__DIRECTIONS FOR THIS TASK__
How do the records below read from their first line through the line containing "바투 페링기 (Batu Ferringhi)"? Write those lines out exactly.

━━━━━ RECORDS PROVIDED

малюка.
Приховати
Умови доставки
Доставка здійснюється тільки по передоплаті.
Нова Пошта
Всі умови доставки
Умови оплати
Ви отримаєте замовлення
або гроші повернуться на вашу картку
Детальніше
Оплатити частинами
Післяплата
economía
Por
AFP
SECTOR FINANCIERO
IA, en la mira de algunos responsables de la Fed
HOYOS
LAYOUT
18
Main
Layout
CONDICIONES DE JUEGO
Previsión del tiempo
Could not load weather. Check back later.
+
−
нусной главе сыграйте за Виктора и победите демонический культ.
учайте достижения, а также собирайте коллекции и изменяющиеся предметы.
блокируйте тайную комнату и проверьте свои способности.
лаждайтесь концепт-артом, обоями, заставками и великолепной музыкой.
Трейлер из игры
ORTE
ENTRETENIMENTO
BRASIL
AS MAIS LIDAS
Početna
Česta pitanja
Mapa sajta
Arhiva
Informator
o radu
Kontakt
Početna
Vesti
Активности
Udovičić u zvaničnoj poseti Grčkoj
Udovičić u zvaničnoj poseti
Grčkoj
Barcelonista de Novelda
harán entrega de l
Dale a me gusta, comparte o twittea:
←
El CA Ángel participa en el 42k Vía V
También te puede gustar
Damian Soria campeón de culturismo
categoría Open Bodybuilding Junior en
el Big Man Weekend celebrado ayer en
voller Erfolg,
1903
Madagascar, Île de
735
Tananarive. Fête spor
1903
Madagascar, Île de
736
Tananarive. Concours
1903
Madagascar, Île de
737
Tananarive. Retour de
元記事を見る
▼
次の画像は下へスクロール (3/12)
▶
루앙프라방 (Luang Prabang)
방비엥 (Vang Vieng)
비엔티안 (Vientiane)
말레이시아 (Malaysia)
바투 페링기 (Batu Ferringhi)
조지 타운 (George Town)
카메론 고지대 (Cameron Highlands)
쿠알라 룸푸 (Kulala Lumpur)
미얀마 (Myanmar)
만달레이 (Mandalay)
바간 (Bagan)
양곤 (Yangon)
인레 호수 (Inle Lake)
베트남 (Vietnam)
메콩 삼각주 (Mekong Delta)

━━━━━━━━━━

__YOUR SOLUTION__
малюка.
Приховати
Умови доставки
Доставка здійснюється тільки по передоплаті.
Нова Пошта
Всі умови доставки
Умови оплати
Ви отримаєте замовлення
або гроші повернуться на вашу картку
Детальніше
Оплатити частинами
Післяплата
economía
Por
AFP
SECTOR FINANCIERO
IA, en la mira de algunos responsables de la Fed
HOYOS
LAYOUT
18
Main
Layout
CONDICIONES DE JUEGO
Previsión del tiempo
Could not load weather. Check back later.
+
−
нусной главе сыграйте за Виктора и победите демонический культ.
учайте достижения, а также собирайте коллекции и изменяющиеся предметы.
блокируйте тайную комнату и проверьте свои способности.
лаждайтесь концепт-артом, обоями, заставками и великолепной музыкой.
Трейлер из игры
ORTE
ENTRETENIMENTO
BRASIL
AS MAIS LIDAS
Početna
Česta pitanja
Mapa sajta
Arhiva
Informator
o radu
Kontakt
Početna
Vesti
Активности
Udovičić u zvaničnoj poseti Grčkoj
Udovičić u zvaničnoj poseti
Grčkoj
Barcelonista de Novelda
harán entrega de l
Dale a me gusta, comparte o twittea:
←
El CA Ángel participa en el 42k Vía V
También te puede gustar
Damian Soria campeón de culturismo
categoría Open Bodybuilding Junior en
el Big Man Weekend celebrado ayer en
voller Erfolg,
1903
Madagascar, Île de
735
Tananarive. Fête spor
1903
Madagascar, Île de
736
Tananarive. Concours
1903
Madagascar, Île de
737
Tananarive. Retour de
元記事を見る
▼
次の画像は下へスクロール (3/12)
▶
루앙프라방 (Luang Prabang)
방비엥 (Vang Vieng)
비엔티안 (Vientiane)
말레이시아 (Malaysia)
바투 페링기 (Batu Ferringhi)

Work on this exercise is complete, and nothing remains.